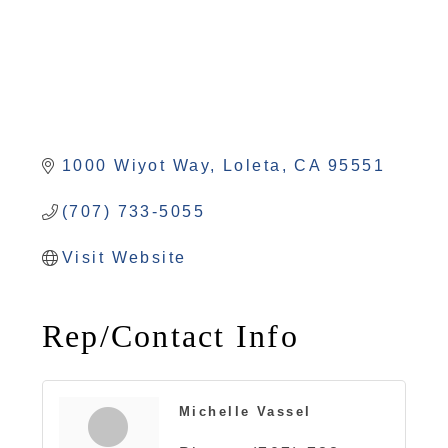
1000 Wiyot Way
Loleta
CA
95551
(707) 733-5055
Visit Website
Rep/Contact Info
Michelle Vassel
☆ ☆ ☆ ☆
Copy each line above exactly, with no images.

1000 Wiyot Way
Loleta
CA
95551
(707) 733-5055
Visit Website
Rep/Contact Info
Michelle Vassel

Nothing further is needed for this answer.